First, put away the Maxwell House Haggadah! There are so many better-written and more beautifully illustrated versions. And for a wide variety of age groups, too. The rabbis can recommend which version might work best at your Seder.

Second, don't miss out on the pleasure of observing Pesakh at home because you think you can't run a Seder "the right way." What a pity if Pesakh were to "pass over" your home without this really wonderful Jewish home experience. Here are some tips:

1)  Make sure everyone has a haggadah.

2)  Don't feel your seder has to be too formal. The Pesakh message of freedom is serious. But the celebration of Pesakh should be joyous and upbeat.

3)  Sit with your haggadah a day or two before, and plan out what parts you want to use, what songs you want to sing, what Hebrew you want to read. Don't feel you have to read everything. And consider adding readings and songs of your own that you feel might be especially enjoyable and meaningful.

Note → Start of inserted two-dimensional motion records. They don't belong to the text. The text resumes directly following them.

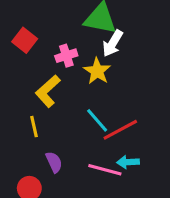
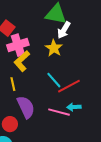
pink cross: (66, 56) -> (18, 45), moved, size x1.5
purple semicircle: (54, 162) -> (26, 107), size x1.6

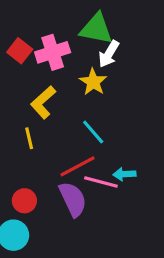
pink cross: (18, 45) -> (53, 52), moved
red line: (69, 86) -> (78, 166), moved
purple semicircle: (26, 107) -> (73, 199), moved

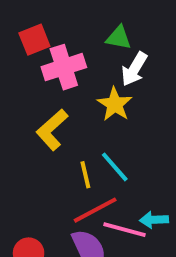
green triangle: (96, 29) -> (119, 38), size x0.6
red square: (20, 51) -> (34, 40), moved, turned 30
yellow line: (29, 138) -> (85, 175), moved

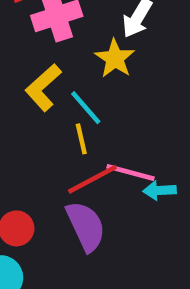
cyan line: (115, 167) -> (86, 108), moved
pink line: (125, 230) -> (131, 172), moved

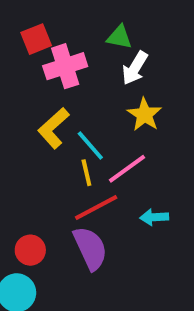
yellow star: (115, 58) -> (145, 115), moved
pink line: (131, 172) -> (127, 169), moved, turned -51

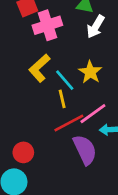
yellow star: (145, 115) -> (90, 72), moved
pink line: (127, 169) -> (93, 114), moved
purple semicircle: (90, 248) -> (85, 150), moved

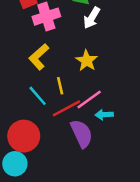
cyan line: (65, 80) -> (38, 96), moved
red circle: (23, 152) -> (24, 136), size x1.6

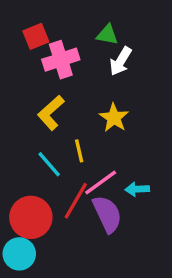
pink line: (89, 100) -> (101, 182), moved
red line: (66, 108) -> (76, 201), moved, turned -32

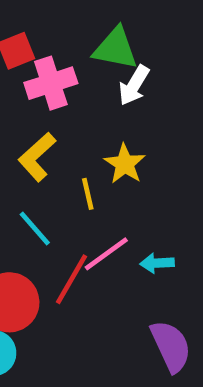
green triangle: (107, 35) -> (115, 48), size x1.5
yellow line: (79, 151) -> (88, 194), moved
purple semicircle: (107, 214) -> (171, 346), moved

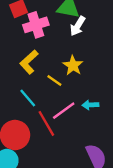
yellow line: (88, 194) -> (54, 81), turned -42
cyan arrow: (157, 263) -> (90, 105), moved
red line: (72, 279) -> (46, 123), turned -60

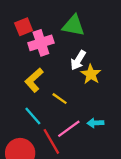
white arrow: (78, 26) -> (78, 60), moved
yellow star: (73, 65) -> (91, 74), moved

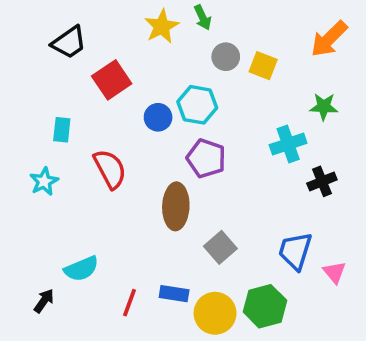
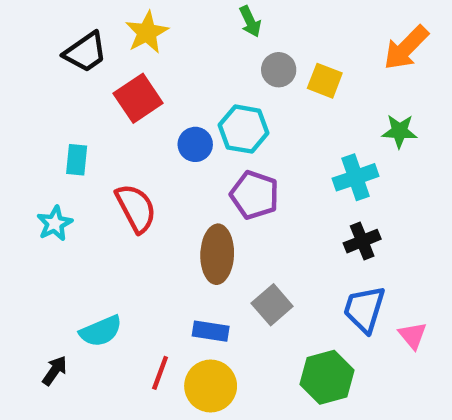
yellow star: (162, 26) -> (147, 32), moved
black cross: (322, 181) -> (362, 241), moved
blue rectangle: (174, 294) -> (211, 331), moved
yellow circle: (215, 313) -> (211, 386), moved

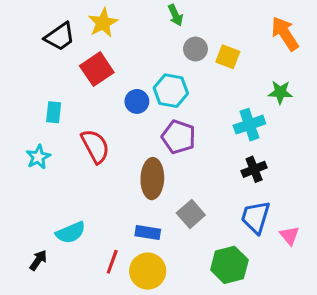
orange arrow: (406, 48) -> (285, 34), turned 102

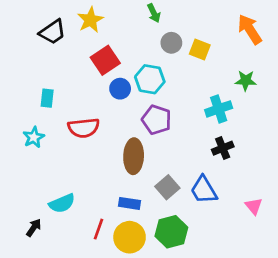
red square: (97, 69) -> (105, 60), moved
red semicircle: (95, 146) -> (84, 128), turned 112
blue trapezoid: (256, 217) -> (204, 190), moved, turned -48
green hexagon: (229, 265) -> (171, 232), moved

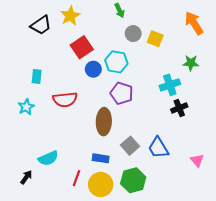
black cross: (223, 148) -> (179, 108), moved

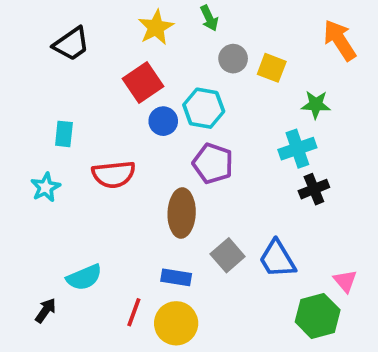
yellow star: (70, 16) -> (156, 27), moved
green star: (191, 63) -> (316, 105), moved
green hexagon: (133, 180) -> (318, 316), moved

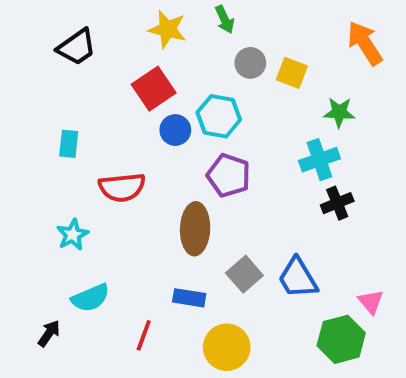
yellow star: (156, 27) -> (167, 29), turned -30
cyan star: (46, 187) -> (73, 235), moved
yellow circle: (176, 323) -> (227, 347), moved

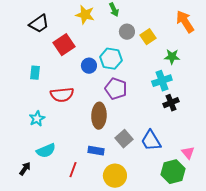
yellow square: (292, 73) -> (148, 37), turned 35
red square: (154, 89) -> (64, 45), moved

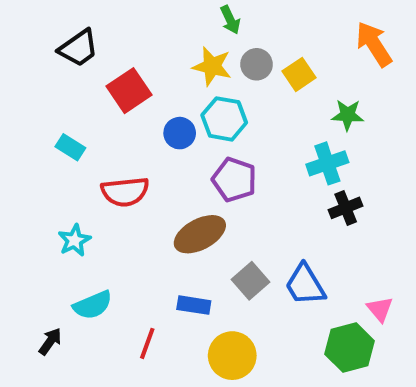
yellow star: (85, 15) -> (212, 66), moved
cyan rectangle: (35, 73) -> (70, 147), turned -64
brown ellipse: (99, 116) -> (200, 234), turned 60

4)  Don't lead all by yourself. Move right around the table, giving everyone a turn to read. And be sure there's some reading and singing that everyone does together. This will increase the group spirit.

5)  As for the afikomen, take time to carefully conceal it. Searchers may be children or adults. Consider making the prize something of Jewish significance.

This should be enough to get you going. Having a Pesakh seder at home is great fun and a tremendous source of Yiddishkeit, of positive Jewish feeling. So go on and do it. You can!